Pastinya kami sempat saling tukar kontak telepon. Setelah dua hari berlalu tidak satu pun pesan masuk dari nya ke layar ponsel. Begitu pula sebaliknya, aku belum berani menyapanya dalam satupun bait pesan.
Malam itu jam dinding di rumah ku berdetak saperti biasanya, Televisi dengan ukuran 29 inc berdengung dari ruang utama, Dari kamar sebelah adik ku yang masih duduk di bangku Sekolah Menengah Pertama sibuk mengerjakan tugas pekerjaan rumah (PR), Cahaya bulan bersinar terang dari balik jendela. Ku Lihat beberapa pesan masuk muncul ke depan muka ponsel. Saat sedang mengetik balasan chat teman, terbesit di pikirku untuk mengirim satu pesan singkat kepadanya (Rinai) Gadis yang kujumpai di kedai kopi page kemarin.
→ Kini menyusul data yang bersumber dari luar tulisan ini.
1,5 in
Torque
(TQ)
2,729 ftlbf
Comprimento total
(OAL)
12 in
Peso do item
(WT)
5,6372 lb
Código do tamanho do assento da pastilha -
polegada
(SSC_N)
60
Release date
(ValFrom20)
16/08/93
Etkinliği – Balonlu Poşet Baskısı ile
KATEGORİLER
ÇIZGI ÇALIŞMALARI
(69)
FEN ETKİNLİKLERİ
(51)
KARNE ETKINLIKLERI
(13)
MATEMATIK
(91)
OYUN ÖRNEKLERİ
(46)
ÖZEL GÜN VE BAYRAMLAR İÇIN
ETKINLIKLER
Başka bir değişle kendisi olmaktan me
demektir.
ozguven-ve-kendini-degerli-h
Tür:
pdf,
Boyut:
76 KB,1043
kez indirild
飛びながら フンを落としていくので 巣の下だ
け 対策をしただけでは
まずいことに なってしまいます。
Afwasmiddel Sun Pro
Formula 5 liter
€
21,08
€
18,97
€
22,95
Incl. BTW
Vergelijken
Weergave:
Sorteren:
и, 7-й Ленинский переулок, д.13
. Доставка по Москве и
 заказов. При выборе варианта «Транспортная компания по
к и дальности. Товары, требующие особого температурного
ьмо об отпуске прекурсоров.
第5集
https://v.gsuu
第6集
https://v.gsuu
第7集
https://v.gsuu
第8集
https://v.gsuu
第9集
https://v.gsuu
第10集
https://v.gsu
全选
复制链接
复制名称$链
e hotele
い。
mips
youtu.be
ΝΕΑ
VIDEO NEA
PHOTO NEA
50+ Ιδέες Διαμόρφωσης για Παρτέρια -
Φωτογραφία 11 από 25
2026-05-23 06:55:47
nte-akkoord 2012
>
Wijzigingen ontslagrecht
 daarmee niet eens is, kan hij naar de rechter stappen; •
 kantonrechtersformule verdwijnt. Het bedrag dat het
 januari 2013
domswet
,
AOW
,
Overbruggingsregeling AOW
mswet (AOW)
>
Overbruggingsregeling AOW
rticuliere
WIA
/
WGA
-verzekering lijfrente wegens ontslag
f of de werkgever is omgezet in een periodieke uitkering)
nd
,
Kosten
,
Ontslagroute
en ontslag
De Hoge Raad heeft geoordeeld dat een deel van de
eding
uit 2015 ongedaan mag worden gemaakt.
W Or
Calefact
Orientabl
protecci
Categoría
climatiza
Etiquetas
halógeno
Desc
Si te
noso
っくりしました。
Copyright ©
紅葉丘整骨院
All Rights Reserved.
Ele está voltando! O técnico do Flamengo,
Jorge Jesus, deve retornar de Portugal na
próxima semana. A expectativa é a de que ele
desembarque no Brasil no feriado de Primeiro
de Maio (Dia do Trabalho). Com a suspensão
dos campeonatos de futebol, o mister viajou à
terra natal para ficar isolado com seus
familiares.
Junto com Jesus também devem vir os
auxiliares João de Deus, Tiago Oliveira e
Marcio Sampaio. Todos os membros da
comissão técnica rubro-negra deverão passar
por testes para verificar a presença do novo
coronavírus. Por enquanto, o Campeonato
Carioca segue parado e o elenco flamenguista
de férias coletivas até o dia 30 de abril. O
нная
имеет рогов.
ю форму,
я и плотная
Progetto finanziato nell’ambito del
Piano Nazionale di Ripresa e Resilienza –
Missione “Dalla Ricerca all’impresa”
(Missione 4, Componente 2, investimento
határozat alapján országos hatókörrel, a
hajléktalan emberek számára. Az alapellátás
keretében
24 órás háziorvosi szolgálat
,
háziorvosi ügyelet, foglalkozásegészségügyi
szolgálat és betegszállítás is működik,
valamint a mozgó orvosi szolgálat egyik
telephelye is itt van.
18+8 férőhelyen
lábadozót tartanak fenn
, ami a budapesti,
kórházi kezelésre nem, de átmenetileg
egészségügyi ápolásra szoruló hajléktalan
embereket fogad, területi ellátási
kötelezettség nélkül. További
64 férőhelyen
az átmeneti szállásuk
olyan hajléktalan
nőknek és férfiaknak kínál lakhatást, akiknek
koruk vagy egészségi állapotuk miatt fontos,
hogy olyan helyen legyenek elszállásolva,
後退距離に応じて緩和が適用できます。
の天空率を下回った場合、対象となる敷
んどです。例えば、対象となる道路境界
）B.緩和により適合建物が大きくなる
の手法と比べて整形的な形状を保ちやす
Aku pun memberanikan diri untuk untuk menulis dua kata singkat.
“Selamat Malam” Via pesan WhatsApp
Lima menit berlalu, tidak ada balasan yang ku terima, di baca saja pun tidak. Ahhhh, kupikir apa dia sedang sibuk??? Atau Ia adalah pasangan seseorang yang tidak mau di ganggu. Ku ambil satu cangkir minuman kecil di ruangan dapur, perlahan mulai ku aduk kopi yang sudah menjadi bagian tak terpisahkan dari malam - malam panjang ku. Ternyata Menunggu pesan dari seseorang yang kita kagumi sangat berat Ketimbang menunggu dosen killer masuk ke ruang belajar. Jantung Berdebar Kencang.
Pesan masuk terus saja menderingkan ponsel. Perlahan ku buka satu per satu. Di list pesan paling bawah nama indah itu muncul. Ternyata benar, satu pesan darinya terselipkan. Sungguh ini adalah awal yang seru.
“Selamat malam kembali” Balasnya.
Chattingat pun bermula, Aku pun mengajukan beberapa pertanyaan mengenai pribadi nya, Mulai dari Kediaman, Keluarga, Kuliah dan beberapa pertanyaan ringan. Biasa layaknya remaja berkenalan. Yang menarik adalah ia adalah pribadi yang lihai berbahasa inggris, Juga ia berlatar belakang pendidikan agama yang kuat, lulusan dari salah satu dayah terpadu terkenal di pusat provinsi. Aku semakin terkesima dengan pribadi nya. “Ini adalah Gue banget” Dalam Hati.
Hari-hari berlalu, malam – malam selanjutnya setelah itu adalah bahagia, kami semakin sering saling sapa, pembahasan nya semakin hari semakin seru saja. Sudah seminggu setelah perjumpaan itu. Kita memang saling akrap dalam kotak pesan, Tetapi aku ingin kita saling menatap dalam benar- benar pandang. Hari ini aku ingin sekali melihat paras cantik nya. Aku tidak melihat nya di sekitaran kampus, kantin-kantin, maupun tempat2 diskusi mahasiswa.
Aku pun bergegas menuju kedai kopi biasa tempatku menikmati segelas Sanger Arabica. Sambil menulis beberapa artikel untuk ku posting di akun media sosial dan blog. kantin hari ini nampak sedikit ramai, orang orang sibuk dengan sesekali tawa dan candaan. Aku berada di sudut pojok dengan salah seorang teman seangkatan yang juga masih berkutat dengan skripsi. Sama dengan ku.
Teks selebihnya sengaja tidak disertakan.